== Segment start ==
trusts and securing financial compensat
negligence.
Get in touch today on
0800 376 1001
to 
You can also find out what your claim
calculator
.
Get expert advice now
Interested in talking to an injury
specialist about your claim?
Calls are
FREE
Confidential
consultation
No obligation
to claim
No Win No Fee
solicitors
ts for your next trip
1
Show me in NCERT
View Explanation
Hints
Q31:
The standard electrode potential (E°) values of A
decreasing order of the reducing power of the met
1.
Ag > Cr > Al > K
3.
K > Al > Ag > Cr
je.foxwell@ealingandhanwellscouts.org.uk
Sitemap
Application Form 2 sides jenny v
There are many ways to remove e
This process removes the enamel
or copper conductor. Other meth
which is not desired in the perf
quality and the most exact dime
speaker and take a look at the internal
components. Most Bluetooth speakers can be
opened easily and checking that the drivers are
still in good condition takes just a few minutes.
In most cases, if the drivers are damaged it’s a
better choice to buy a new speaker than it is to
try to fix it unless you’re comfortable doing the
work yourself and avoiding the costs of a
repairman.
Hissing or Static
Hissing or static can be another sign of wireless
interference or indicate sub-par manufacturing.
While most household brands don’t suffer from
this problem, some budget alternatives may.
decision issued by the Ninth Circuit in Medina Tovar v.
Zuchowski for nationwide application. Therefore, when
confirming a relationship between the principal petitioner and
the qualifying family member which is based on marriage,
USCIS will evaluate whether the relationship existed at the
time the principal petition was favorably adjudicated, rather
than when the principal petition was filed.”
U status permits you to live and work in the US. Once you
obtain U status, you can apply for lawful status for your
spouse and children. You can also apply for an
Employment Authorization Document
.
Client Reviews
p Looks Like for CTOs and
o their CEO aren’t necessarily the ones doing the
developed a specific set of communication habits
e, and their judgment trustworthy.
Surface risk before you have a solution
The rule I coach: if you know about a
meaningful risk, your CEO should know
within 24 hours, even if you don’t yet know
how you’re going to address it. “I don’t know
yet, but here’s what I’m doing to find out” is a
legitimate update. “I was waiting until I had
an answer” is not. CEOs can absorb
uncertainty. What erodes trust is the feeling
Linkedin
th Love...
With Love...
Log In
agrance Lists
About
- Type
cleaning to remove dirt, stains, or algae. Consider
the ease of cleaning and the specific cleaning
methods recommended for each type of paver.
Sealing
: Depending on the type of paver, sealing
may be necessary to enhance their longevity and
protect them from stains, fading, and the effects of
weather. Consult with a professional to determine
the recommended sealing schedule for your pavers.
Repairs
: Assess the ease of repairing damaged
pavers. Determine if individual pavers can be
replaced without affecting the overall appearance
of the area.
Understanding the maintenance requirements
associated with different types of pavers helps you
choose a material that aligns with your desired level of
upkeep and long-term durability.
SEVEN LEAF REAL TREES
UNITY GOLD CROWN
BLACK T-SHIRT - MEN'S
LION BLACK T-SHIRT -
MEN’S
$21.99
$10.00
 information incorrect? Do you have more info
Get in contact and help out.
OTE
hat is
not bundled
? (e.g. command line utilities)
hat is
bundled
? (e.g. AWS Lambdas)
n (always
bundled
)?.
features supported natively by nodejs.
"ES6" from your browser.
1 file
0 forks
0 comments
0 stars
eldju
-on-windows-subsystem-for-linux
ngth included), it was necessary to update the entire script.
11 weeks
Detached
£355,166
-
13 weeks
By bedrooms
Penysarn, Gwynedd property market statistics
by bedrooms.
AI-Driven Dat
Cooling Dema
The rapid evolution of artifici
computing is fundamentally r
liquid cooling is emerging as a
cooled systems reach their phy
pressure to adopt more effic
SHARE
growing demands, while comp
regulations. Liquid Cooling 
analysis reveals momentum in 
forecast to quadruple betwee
== Segment end ==
WHAT TO DO: Restate each entry above word for word.

TASK ANSWER:
trusts and securing financial compensat
negligence.
Get in touch today on
0800 376 1001
to 
You can also find out what your claim
calculator
.
Get expert advice now
Interested in talking to an injury
specialist about your claim?
Calls are
FREE
Confidential
consultation
No obligation
to claim
No Win No Fee
solicitors
ts for your next trip
1
Show me in NCERT
View Explanation
Hints
Q31:
The standard electrode potential (E°) values of A
decreasing order of the reducing power of the met
1.
Ag > Cr > Al > K
3.
K > Al > Ag > Cr
je.foxwell@ealingandhanwellscouts.org.uk
Sitemap
Application Form 2 sides jenny v
There are many ways to remove e
This process removes the enamel
or copper conductor. Other meth
which is not desired in the perf
quality and the most exact dime
speaker and take a look at the internal
components. Most Bluetooth speakers can be
opened easily and checking that the drivers are
still in good condition takes just a few minutes.
In most cases, if the drivers are damaged it’s a
better choice to buy a new speaker than it is to
try to fix it unless you’re comfortable doing the
work yourself and avoiding the costs of a
repairman.
Hissing or Static
Hissing or static can be another sign of wireless
interference or indicate sub-par manufacturing.
While most household brands don’t suffer from
this problem, some budget alternatives may.
decision issued by the Ninth Circuit in Medina Tovar v.
Zuchowski for nationwide application. Therefore, when
confirming a relationship between the principal petitioner and
the qualifying family member which is based on marriage,
USCIS will evaluate whether the relationship existed at the
time the principal petition was favorably adjudicated, rather
than when the principal petition was filed.”
U status permits you to live and work in the US. Once you
obtain U status, you can apply for lawful status for your
spouse and children. You can also apply for an
Employment Authorization Document
.
Client Reviews
p Looks Like for CTOs and
o their CEO aren’t necessarily the ones doing the
developed a specific set of communication habits
e, and their judgment trustworthy.
Surface risk before you have a solution
The rule I coach: if you know about a
meaningful risk, your CEO should know
within 24 hours, even if you don’t yet know
how you’re going to address it. “I don’t know
yet, but here’s what I’m doing to find out” is a
legitimate update. “I was waiting until I had
an answer” is not. CEOs can absorb
uncertainty. What erodes trust is the feeling
Linkedin
th Love...
With Love...
Log In
agrance Lists
About
- Type
cleaning to remove dirt, stains, or algae. Consider
the ease of cleaning and the specific cleaning
methods recommended for each type of paver.
Sealing
: Depending on the type of paver, sealing
may be necessary to enhance their longevity and
protect them from stains, fading, and the effects of
weather. Consult with a professional to determine
the recommended sealing schedule for your pavers.
Repairs
: Assess the ease of repairing damaged
pavers. Determine if individual pavers can be
replaced without affecting the overall appearance
of the area.
Understanding the maintenance requirements
associated with different types of pavers helps you
choose a material that aligns with your desired level of
upkeep and long-term durability.
SEVEN LEAF REAL TREES
UNITY GOLD CROWN
BLACK T-SHIRT - MEN'S
LION BLACK T-SHIRT -
MEN’S
$21.99
$10.00
 information incorrect? Do you have more info
Get in contact and help out.
OTE
hat is
not bundled
? (e.g. command line utilities)
hat is
bundled
? (e.g. AWS Lambdas)
n (always
bundled
)?.
features supported natively by nodejs.
"ES6" from your browser.
1 file
0 forks
0 comments
0 stars
eldju
-on-windows-subsystem-for-linux
ngth included), it was necessary to update the entire script.
11 weeks
Detached
£355,166
-
13 weeks
By bedrooms
Penysarn, Gwynedd property market statistics
by bedrooms.
AI-Driven Dat
Cooling Dema
The rapid evolution of artifici
computing is fundamentally r
liquid cooling is emerging as a
cooled systems reach their phy
pressure to adopt more effic
SHARE
growing demands, while comp
regulations. Liquid Cooling 
analysis reveals momentum in 
forecast to quadruple betwee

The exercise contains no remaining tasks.